(Page-level text extractions)
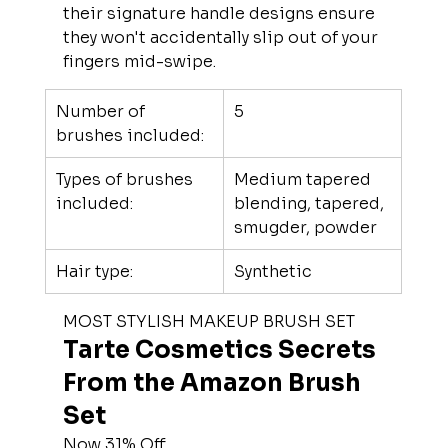
their signature handle designs ensure 
they won't accidentally slip out of your 
fingers mid-swipe.
Number of 
5
brushes included:
Types of brushes 
Medium tapered 
included:
blending, tapered, 
smugder, powder
Hair type:
Synthetic
MOST STYLISH MAKEUP BRUSH SET
Tarte Cosmetics Secrets 
From the Amazon Brush 
Set
Now 31% Off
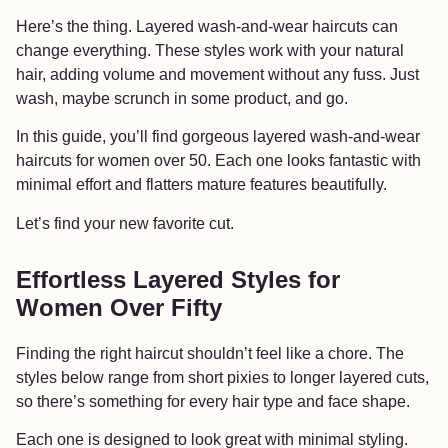
Here’s the thing. Layered wash-and-wear haircuts can
change everything. These styles work with your natural
hair, adding volume and movement without any fuss. Just
wash, maybe scrunch in some product, and go.
In this guide, you’ll find gorgeous layered wash-and-wear
haircuts for women over 50. Each one looks fantastic with
minimal effort and flatters mature features beautifully.
Let’s find your new favorite cut.
Effortless Layered Styles for
Women Over Fifty
Finding the right haircut shouldn’t feel like a chore. The
styles below range from short pixies to longer layered cuts,
so there’s something for every hair type and face shape.
Each one is designed to look great with minimal styling.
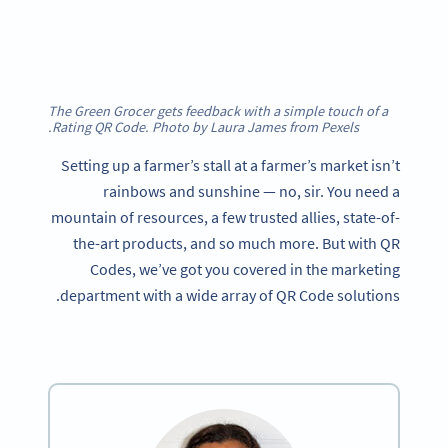
The Green Grocer gets feedback with a simple touch of a
Rating QR Code. Photo by Laura James from Pexels.
Setting up a farmer’s stall at a farmer’s market isn’t
rainbows and sunshine — no, sir. You need a
mountain of resources, a few trusted allies, state-of-
the-art products, and so much more. But with QR
Codes, we’ve got you covered in the marketing
department with a wide array of QR Code solutions.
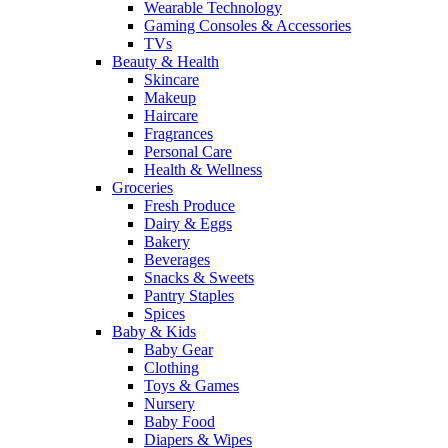
Wearable Technology
Gaming Consoles & Accessories
TVs
Beauty & Health
Skincare
Makeup
Haircare
Fragrances
Personal Care
Health & Wellness
Groceries
Fresh Produce
Dairy & Eggs
Bakery
Beverages
Snacks & Sweets
Pantry Staples
Spices
Baby & Kids
Baby Gear
Clothing
Toys & Games
Nursery
Baby Food
Diapers & Wipes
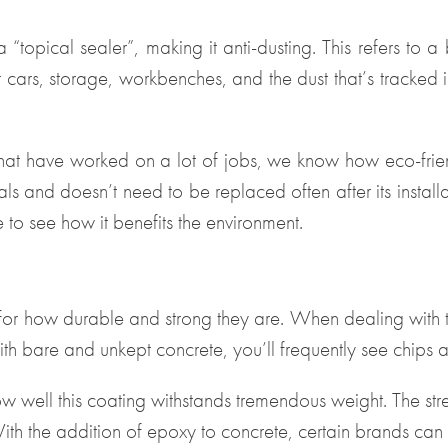
“topical sealer”, making it anti-dusting. This refers to 
 cars, storage, workbenches, and the dust that’s tracked i
that have worked on a lot of jobs, we know how eco-friend
ls and doesn’t need to be replaced often after its instal
le to see how it benefits the environment.
 for how durable and strong they are. When dealing with
With bare and unkept concrete, you’ll frequently see chips 
w well this coating withstands tremendous weight. The stre
ith the addition of epoxy to concrete, certain brands ca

**Problem to solve**: Every line from the top of the records above to the line with "so there’s something", inclusive, should be duplicated exactly, minus the pictures.

**Exercise output**:
their signature handle designs ensure 
they won't accidentally slip out of your 
fingers mid-swipe.
Number of 
5
brushes included:
Types of brushes 
Medium tapered 
included:
blending, tapered, 
smugder, powder
Hair type:
Synthetic
MOST STYLISH MAKEUP BRUSH SET
Tarte Cosmetics Secrets 
From the Amazon Brush 
Set
Now 31% Off
Here’s the thing. Layered wash-and-wear haircuts can
change everything. These styles work with your natural
hair, adding volume and movement without any fuss. Just
wash, maybe scrunch in some product, and go.
In this guide, you’ll find gorgeous layered wash-and-wear
haircuts for women over 50. Each one looks fantastic with
minimal effort and flatters mature features beautifully.
Let’s find your new favorite cut.
Effortless Layered Styles for
Women Over Fifty
Finding the right haircut shouldn’t feel like a chore. The
styles below range from short pixies to longer layered cuts,
so there’s something for every hair type and face shape.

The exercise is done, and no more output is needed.